107

Based on the Rust book, the String::len method returns the number of bytes composing the string, which may not correspond to the length in characters.

For example if we consider the following string in Japanese, len() would return 30, which is the number of bytes and not the number of characters, which would be 10:

let s = String::from("ラウトは難しいです!");
s.len() // returns 30.

The only way I have found to get the number of characters is using the following function:

s.chars().count()

which returns 10, and is the correct number of characters.
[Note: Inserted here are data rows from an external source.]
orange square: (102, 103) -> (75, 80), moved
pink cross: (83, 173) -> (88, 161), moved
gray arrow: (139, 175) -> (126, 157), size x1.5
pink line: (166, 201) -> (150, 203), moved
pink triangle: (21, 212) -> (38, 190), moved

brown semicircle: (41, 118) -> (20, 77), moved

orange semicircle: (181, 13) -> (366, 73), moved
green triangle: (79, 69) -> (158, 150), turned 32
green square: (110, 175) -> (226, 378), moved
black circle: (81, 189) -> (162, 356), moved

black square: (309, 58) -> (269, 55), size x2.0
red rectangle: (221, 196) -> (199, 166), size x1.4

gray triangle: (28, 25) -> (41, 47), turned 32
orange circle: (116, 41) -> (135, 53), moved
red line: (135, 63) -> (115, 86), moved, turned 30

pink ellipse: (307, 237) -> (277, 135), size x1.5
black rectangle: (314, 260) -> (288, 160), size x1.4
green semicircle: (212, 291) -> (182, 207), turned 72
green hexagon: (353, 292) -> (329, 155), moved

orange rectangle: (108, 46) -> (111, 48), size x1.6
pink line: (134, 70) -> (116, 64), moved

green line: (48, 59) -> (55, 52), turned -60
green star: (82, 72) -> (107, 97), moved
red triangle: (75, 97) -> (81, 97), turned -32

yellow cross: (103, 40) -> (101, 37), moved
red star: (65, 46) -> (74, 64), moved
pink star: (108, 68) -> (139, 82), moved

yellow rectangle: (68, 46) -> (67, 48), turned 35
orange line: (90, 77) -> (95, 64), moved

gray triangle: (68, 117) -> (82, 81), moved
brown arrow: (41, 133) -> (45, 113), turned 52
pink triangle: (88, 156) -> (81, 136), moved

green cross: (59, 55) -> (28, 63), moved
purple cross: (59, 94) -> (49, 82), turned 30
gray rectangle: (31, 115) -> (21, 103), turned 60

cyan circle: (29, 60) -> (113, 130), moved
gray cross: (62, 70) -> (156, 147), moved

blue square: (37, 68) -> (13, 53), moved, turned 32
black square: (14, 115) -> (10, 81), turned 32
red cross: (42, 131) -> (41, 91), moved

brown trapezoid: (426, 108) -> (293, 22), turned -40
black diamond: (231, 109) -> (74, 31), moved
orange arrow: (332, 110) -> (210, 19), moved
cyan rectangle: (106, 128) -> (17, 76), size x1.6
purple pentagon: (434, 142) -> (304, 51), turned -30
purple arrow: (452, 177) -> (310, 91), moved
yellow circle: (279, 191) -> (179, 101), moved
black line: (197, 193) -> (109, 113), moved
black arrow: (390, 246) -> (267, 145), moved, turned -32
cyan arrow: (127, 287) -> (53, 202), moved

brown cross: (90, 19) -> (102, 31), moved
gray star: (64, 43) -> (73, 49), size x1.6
Is there any method on String that returns the characters count, aside from the one I am using above?

nbro
  • 15,395
  • 32
  • 113
  • 196
Salvatore Cosentino
  • 6,663
  • 6
  • 17
  • 25
  • 4
    Note that given Unicode idiosyncrasies, "number of characters" probably doesn't mean what you think it does. For example, this string: "é" has _two_ characters as evidenced in the playground: https://play.rust-lang.org/?gist=143ea763c0b16bd4ee12e628fb7ff4ca&version=stable, although this string: "é" only has one character: https://play.rust-lang.org/?gist=af950651bb6394e7bc2a966147e1b035&version=stable – Jmb Sep 19 '17 at 07:35
  • 3
    see also https://crates.io/crates/unicode-segmentation – user25064 Sep 19 '17 at 13:39
  • See also this example with byte representation of a list of characters: [Rust Playground](https://play.rust-lang.org/?version=stable&mode=debug&edition=2015&gist=14eb9b3b2408e5c3024bccfda4918a0c) – Claudio Fsr May 10 '23 at 12:23

1 Answers1

112

Is there any method on String that returns the characters count, aside from the one I am using above?

No. Using s.chars().count() is correct. Note that this is an O(N) operation (because UTF-8 is complex) while getting the number of bytes is an O(1) operation.

You can see all the methods on str for yourself.

As pointed out in the comments, a char is a specific concept:

It's important to remember that char represents a Unicode Scalar Value, and may not match your idea of what a 'character' is. Iteration over grapheme clusters may be what you actually want.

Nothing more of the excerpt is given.